(Records from a data collection)
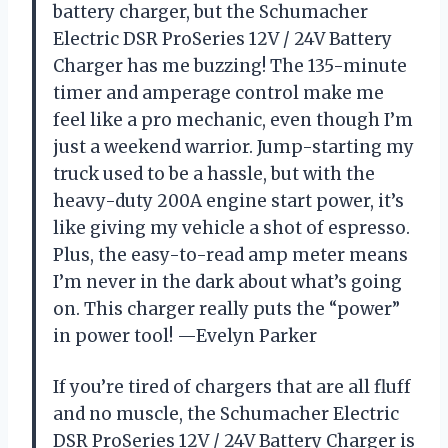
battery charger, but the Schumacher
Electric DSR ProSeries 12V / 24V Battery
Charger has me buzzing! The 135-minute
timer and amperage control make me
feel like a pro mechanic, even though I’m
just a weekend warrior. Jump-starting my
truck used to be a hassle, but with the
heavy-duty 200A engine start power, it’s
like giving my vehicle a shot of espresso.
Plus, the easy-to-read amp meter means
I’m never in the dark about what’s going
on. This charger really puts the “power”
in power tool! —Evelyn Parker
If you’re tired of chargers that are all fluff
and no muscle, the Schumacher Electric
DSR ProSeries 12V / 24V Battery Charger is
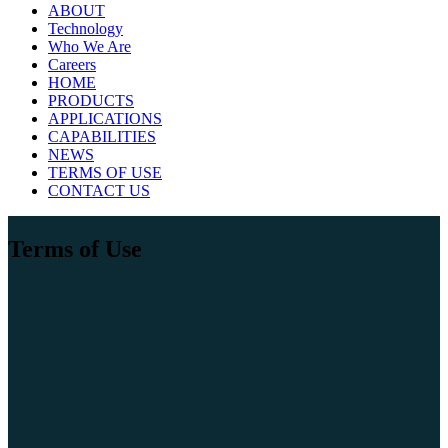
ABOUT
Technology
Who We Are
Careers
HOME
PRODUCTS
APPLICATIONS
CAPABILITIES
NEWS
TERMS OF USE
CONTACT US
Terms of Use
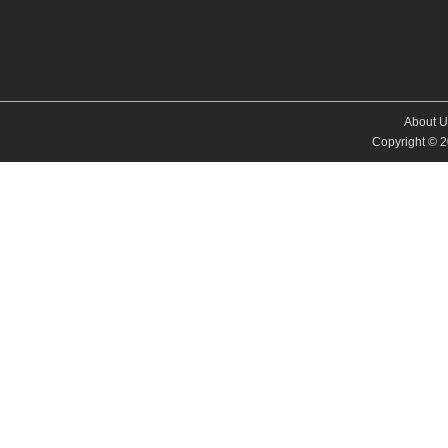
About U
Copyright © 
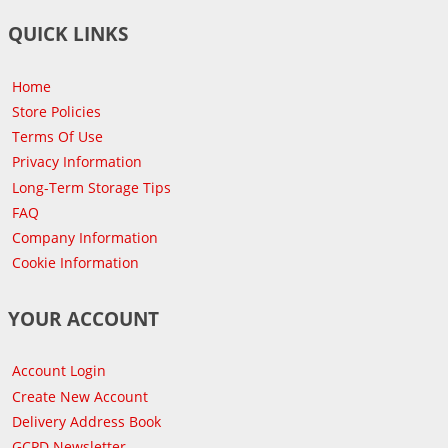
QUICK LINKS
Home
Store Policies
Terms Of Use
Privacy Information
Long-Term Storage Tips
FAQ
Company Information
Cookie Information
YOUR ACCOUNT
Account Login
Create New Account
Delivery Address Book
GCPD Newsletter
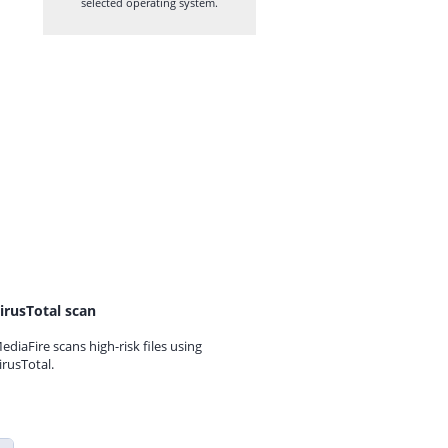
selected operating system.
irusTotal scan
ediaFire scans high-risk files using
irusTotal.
--
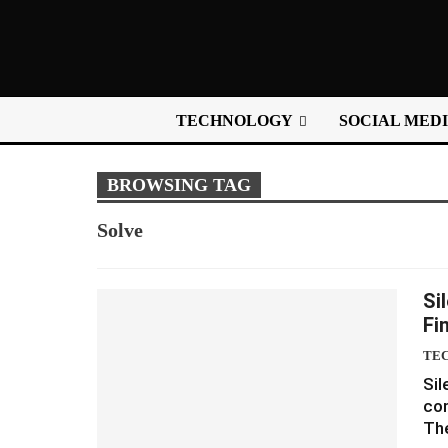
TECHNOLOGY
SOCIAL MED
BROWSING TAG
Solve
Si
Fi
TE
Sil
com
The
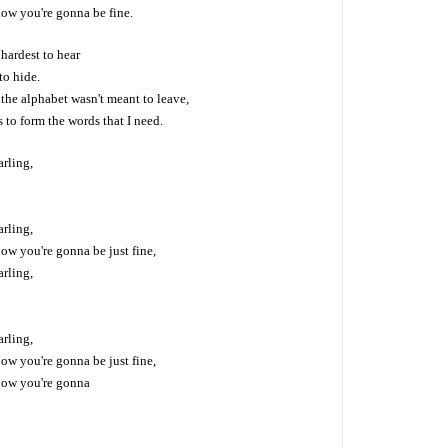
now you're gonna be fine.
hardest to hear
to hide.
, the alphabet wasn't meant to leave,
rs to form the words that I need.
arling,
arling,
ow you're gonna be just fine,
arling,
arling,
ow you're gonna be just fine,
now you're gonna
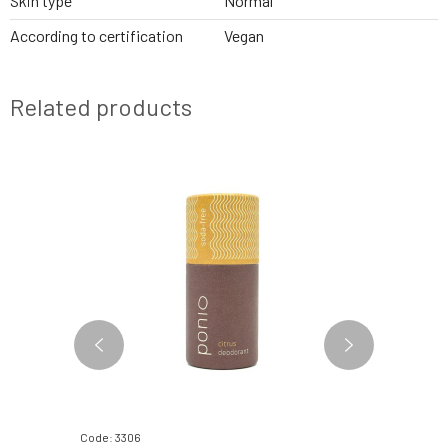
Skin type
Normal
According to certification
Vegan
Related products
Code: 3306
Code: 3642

- Requirement: If a line of the entries holds the word "like", copy it out.

- Completed task:
feel like a pro mechanic, even though I’m
like giving my vehicle a shot of espresso.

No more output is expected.